Life Without Baby

Filling the silence in the motherhood discussion

You’re Not Alone November 15, 2012

Last month I announced the Great Life Without Baby Makeover and asked, “If you wandered onto a site that was exactly what you’d been looking for, what would you find there?”

You responded with some great suggestions and I’m working to implement those ideas as best I can.

Several of you mentioned how much you enjoy the Guest Bloggers, how refreshing it is to hear new voices, and how reassured you feel by knowing you’re not the only person going through this mess.

Andrea suggested a new “You’re Not Alone” column, featuring readers’ “own stories of fall, personal suffering, and acceptance: of slowly getting back up.”

I love this idea, so I’m putting out a call right now.

“Tell us your stories!”

Here are some suggestions to start you thinking:

What do you wish you could tell people?

What was your darkest moment?

What turned things around for you?

What made a difference?

How did you start coming to terms?

How do you see your future?

What’s the silver lining you never could have imagined?

Your story doesn’t have to include all of these—or even any of these. I’m just using these as prompts to light a creative spark.

And if you’re thinking “I’m not a writer; I can’t do this” banish those thoughts right now. Storytelling is a basic human instinct. It’s how we learn and how we share information. Don’t overthink it; it’s in your bones. Just tell us; we’ll appreciate it because many of us will have lived it too.

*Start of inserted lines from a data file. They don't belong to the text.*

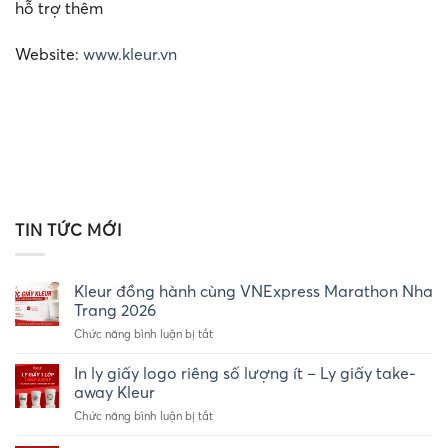
hỗ trợ thêm
Website:
www.kleur.vn
TIN TỨC MỚI
Kleur đồng hành cùng VNExpress Marathon Nha
Trang 2026
ở
Chức năng bình luận bị tắt
Kleur
đồng
In ly giấy logo riêng số lượng ít – Ly giấy take-
hành
away Kleur
cùng
ở
Chức năng bình luận bị tắt
VNExpress
In
Marathon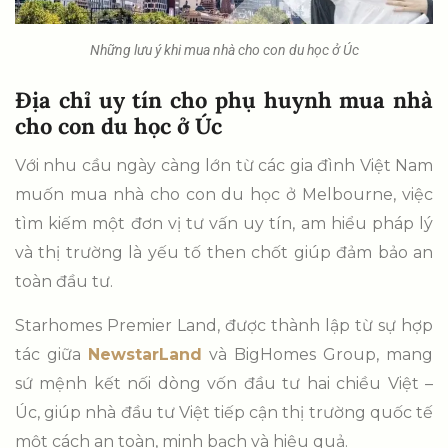
Những lưu ý khi mua nhà cho con du học ở Úc
Địa chỉ uy tín cho phụ huynh mua nhà
cho con du học ở Úc
Với nhu cầu ngày càng lớn từ các gia đình Việt Nam
muốn mua nhà cho con du học ở Melbourne, việc
tìm kiếm một đơn vị tư vấn uy tín, am hiểu pháp lý
và thị trường là yếu tố then chốt giúp đảm bảo an
toàn đầu tư.
Starhomes Premier Land, được thành lập từ sự hợp
tác giữa
NewstarLand
và BigHomes Group, mang
sứ mệnh kết nối dòng vốn đầu tư hai chiều Việt –
Úc, giúp nhà đầu tư Việt tiếp cận thị trường quốc tế
một cách an toàn, minh bạch và hiệu quả.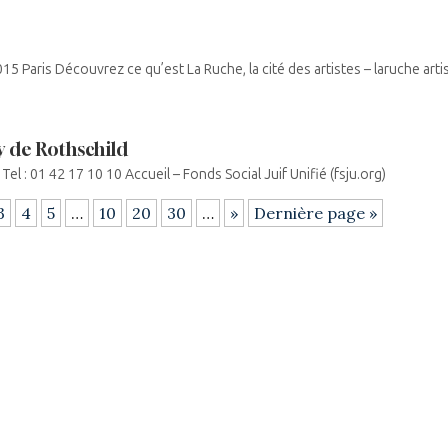
5 Paris Découvrez ce qu’est La Ruche, la cité des artistes – laruche artist
y de Rothschild
Tel : 01 42 17 10 10 Accueil – Fonds Social Juif Unifié (fsju.org)
3
4
5
…
10
20
30
…
»
Dernière page »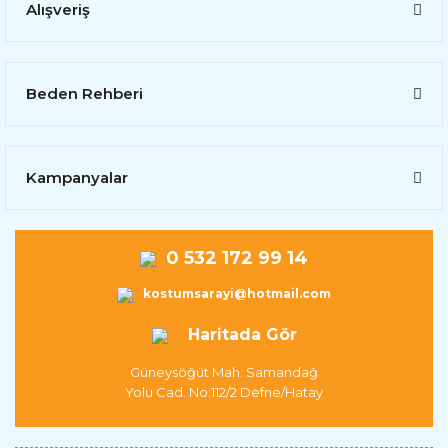
Alışveriş
Beden Rehberi
Kampanyalar
0 532 172 99 14
kostumsarayi@hotmail.com
Haritada Gör
Güneysöğüt Mah. Samandağ
Yolu Cad. No:112/2 Defne/Hatay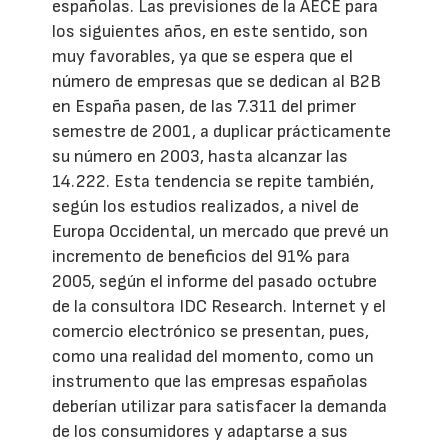
españolas. Las previsiones de la AECE para
los siguientes años, en este sentido, son
muy favorables, ya que se espera que el
número de empresas que se dedican al B2B
en España pasen, de las 7.311 del primer
semestre de 2001, a duplicar prácticamente
su número en 2003, hasta alcanzar las
14.222. Esta tendencia se repite también,
según los estudios realizados, a nivel de
Europa Occidental, un mercado que prevé un
incremento de beneficios del 91% para
2005, según el informe del pasado octubre
de la consultora IDC Research. Internet y el
comercio electrónico se presentan, pues,
como una realidad del momento, como un
instrumento que las empresas españolas
deberían utilizar para satisfacer la demanda
de los consumidores y adaptarse a sus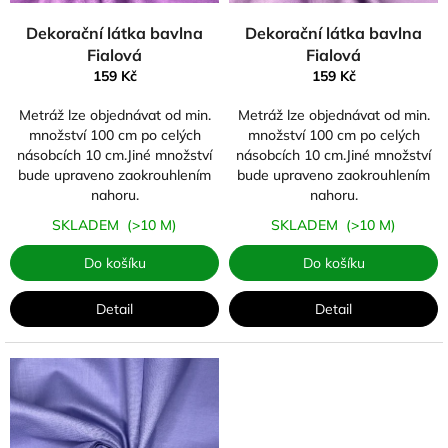
k
Dekorační látka bavlna
Dekorační látka bavlna
t
Fialová
Fialová
ů
159 Kč
159 Kč
Metráž lze objednávat od min.
Metráž lze objednávat od min.
množství 100 cm po celých
množství 100 cm po celých
násobcích 10 cm.Jiné množství
násobcích 10 cm.Jiné množství
bude upraveno zaokrouhlením
bude upraveno zaokrouhlením
nahoru.
nahoru.
SKLADEM
(>10 M)
SKLADEM
(>10 M)
Do košíku
Do košíku
Detail
Detail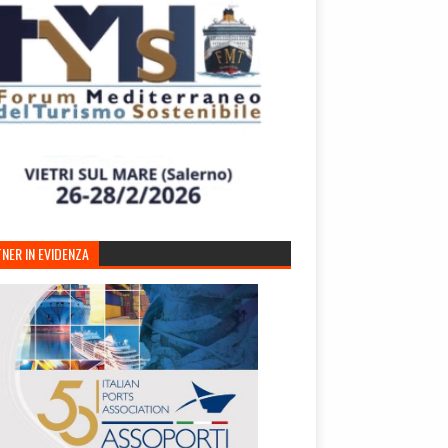
NER IN EVIDENZA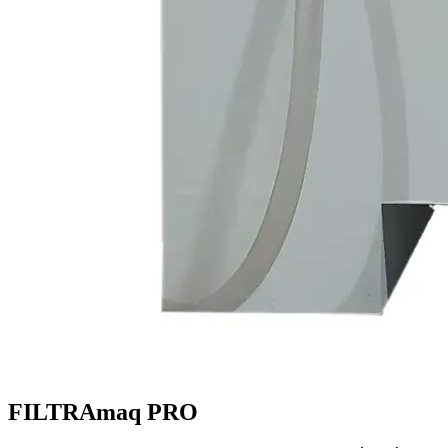
FILTRAmaq PRO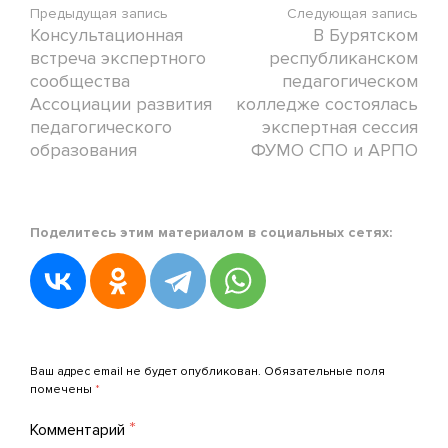
Предыдущая запись
Следующая запись
Консультационная
В Бурятском
встреча экспертного
республиканском
сообщества
педагогическом
Ассоциации развития
колледже состоялась
педагогического
экспертная сессия
образования
ФУМО СПО и АРПО
Posted
Поделитесь этим материалом в социальных сетях:
in
Молодежное
крыло
АРПО
,
Новости
Добавить комментарий
АРПО
Ваш адрес email не будет опубликован.
Обязательные поля
Posted
помечены
*
on
*
17.09.2024
Комментарий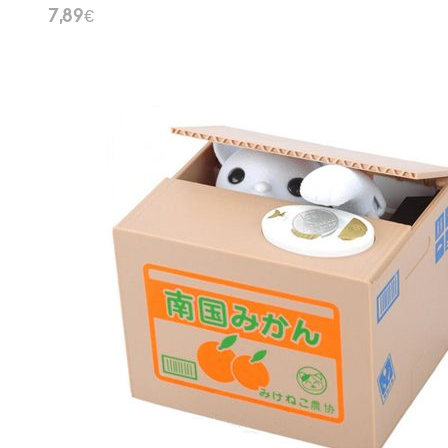
7,89
€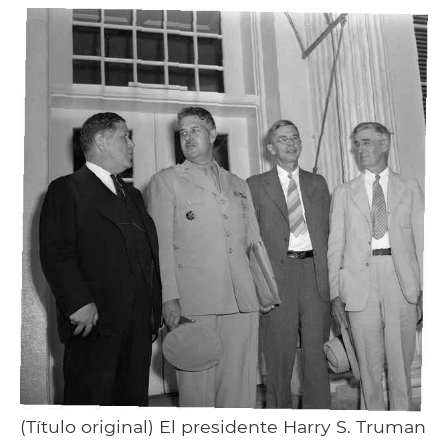
(Título original) El presidente Harry S. Truman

So, put on your thinking caps and send me your stories. You can email them right to my inbox at: lisa [at] lifewithoutbaby [dot] com.

I can’t wait to hear from you.

 

Connections June 22, 2012

The mentorship program I’ll be running starts on Tuesday and I feel….

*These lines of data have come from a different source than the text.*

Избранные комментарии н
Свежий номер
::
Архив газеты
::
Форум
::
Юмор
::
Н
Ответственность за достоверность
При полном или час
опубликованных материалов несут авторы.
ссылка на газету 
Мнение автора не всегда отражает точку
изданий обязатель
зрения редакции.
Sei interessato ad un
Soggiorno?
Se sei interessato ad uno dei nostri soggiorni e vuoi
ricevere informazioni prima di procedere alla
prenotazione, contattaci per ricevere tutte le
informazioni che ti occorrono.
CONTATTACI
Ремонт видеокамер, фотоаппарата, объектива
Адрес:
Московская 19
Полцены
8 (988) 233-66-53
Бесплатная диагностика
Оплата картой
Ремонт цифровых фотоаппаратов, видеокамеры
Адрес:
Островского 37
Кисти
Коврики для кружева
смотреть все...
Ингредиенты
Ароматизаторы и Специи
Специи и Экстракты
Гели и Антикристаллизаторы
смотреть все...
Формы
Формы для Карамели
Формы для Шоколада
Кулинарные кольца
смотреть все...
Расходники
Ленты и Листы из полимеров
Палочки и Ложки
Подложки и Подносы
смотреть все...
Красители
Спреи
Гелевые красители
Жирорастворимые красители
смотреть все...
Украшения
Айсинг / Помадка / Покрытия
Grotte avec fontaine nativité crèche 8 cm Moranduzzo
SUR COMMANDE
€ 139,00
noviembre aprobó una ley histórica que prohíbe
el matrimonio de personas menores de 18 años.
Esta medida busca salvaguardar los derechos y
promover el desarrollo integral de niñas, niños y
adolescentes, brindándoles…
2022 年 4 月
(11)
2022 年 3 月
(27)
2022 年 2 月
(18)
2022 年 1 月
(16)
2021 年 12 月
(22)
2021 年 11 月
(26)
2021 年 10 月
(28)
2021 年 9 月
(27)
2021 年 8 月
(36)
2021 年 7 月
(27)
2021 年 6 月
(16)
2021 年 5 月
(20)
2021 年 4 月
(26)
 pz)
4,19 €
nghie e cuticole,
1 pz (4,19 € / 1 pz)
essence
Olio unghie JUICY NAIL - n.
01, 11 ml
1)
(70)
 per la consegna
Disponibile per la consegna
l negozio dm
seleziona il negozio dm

There are so many adjectives I could insert here: nervous, grateful, excited, expansive, cautious, even calm. Sometimes I feel them all at the same time.

But I’ve been searching for the word that describes another feeling that has been sitting with me for the past week or so as I’ve been getting to know the participants. And that feeling is “connected.”

I’ve been hearing everyone’s stories and, without fail, I’ve found something of myself in each of them, and something of them in me. The tapestries of our journeys are different, but so many of the threads are the same.

I’ve had this experience of connectedness so many times before, reading the comments you leave on this blog and even meeting some of you in person. The one thing I no longer feel is the thing I felt most at one time, and that’s “alone.” For that, I thank you.

So, onwards and upwards, and into a new chapter.

And there’s that excitement and nervousness bubbling up again.

By the way, if any of you have been thinking about joining the program, there are a few spots still available. All the details are here.

 

It Got Me Thinking…About the Caretaking Question March 27, 2012

By Kathleen Guthrie Woods

I usually include in my byline for this column that I am “mostly at peace with being childfree.” I now can tolerate the occasional baby shower, I genuinely celebrate news of friends’ pregnancies, and I relish my unscheduled weekends. I am growing accustomed to a childfree life, but one nagging issue still troubles me.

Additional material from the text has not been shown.